Syriza and Podemos have opened up a political space, because something new is happening. What is it? I can’t say. Of course there will be those on the anti-capitalist left who accuse them of ‘reformism’. That may well be true, but they have also been the first forces to put forward some policies, and once we’ve started down that road then that will open up new possibilities. Finally breaking with the mantra of austerity and smashing the power of the Troika would, I believe, create the space for new perspectives, which could then further develop. I think that at this stage, this kind of parties we are seeing in Europe is the best thing that we can hope for, beginning to define the Left alternatives that we are currently lacking. They will probably be populist – with all the limits and dangers that populism entails – but as I have said, this is a movement: it opens up spaces, and what we can use these spaces for depends on our capacity to ask, ‘OK, now that we’ve got this far, what should we do now?’
Do you think that neoliberalism was just a moment of change and that post-crisis capital will reorganise itself by overcoming it, or do you think neoliberalism will be reimposed with new vigour?
I would say that it has never been so strong as it is now: indeed, what is austerity if not the transfer of wealth from the lower and middle classes to the classes above them? If we look at the data on who has benefited from state intervention since the 2008 crash, we find that it was the 1 percent, or rather, the 0.1 percent. Of course the answer to your question depends on how we define neoliberalism, and my definition (that it is a capitalist class project) is perhaps somewhat different from what other scholars’ would be.
What were the new ‘rules of the game’ established after the 1970s?
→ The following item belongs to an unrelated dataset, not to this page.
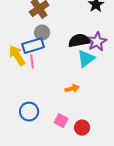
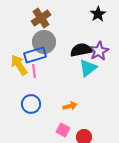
gray circle: (42, 33) -> (44, 42), size x1.5
orange arrow: (72, 89) -> (70, 106), moved
blue circle: (29, 112) -> (31, 104), moved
For example, in the event of a conflict between collective wellbeing and saving the banks, we save the banks. In 2008 these rules were applied in a very forthright manner: we saved the banks. But we could easily have resolved the problems of those who had been evicted – addressing people’s need for a home – and only then gone on to address the financial crisis. The same thing happened with Greece, which was lent a sackload of money that went straight to the German and French banks.
Why, though, were the Greeks a necessary intermediary in the transfer between the governments and the banks?
The structure that has been put in place avoided Germany directly saving the German banks or France saving the French ones: without Greece in between, it would have been too obvious what they were doing. Whereas this way it looks like Greece has been treated generously, pouring this massive amount of money into it – when in fact these funds went straight to the banks.
You mentioned the 1 percent. As a Marxist, do you think that this is just a useful slogan: does it have some analytical value, or does it just distract our gaze from the concept of a class struggle?
If we are really for historical-geographical materialism, then we have to recognise that contradictions are always evolving and so, too, must our categories. So by talking about the ‘1 percent’, Occupy succeeded in introducing this concept into common parlance. And it is clear that the 1 percent massively increased its wealth, as Piketty and all the data show. To put that into different terms, to speak of a 1 percent is to recognise that we have created a global oligarchy, which is not the same thing as the capitalist class but is at the centre of it. It is a sort of keyword that serves to describe what the global oligarchy is doing, saying and thinking.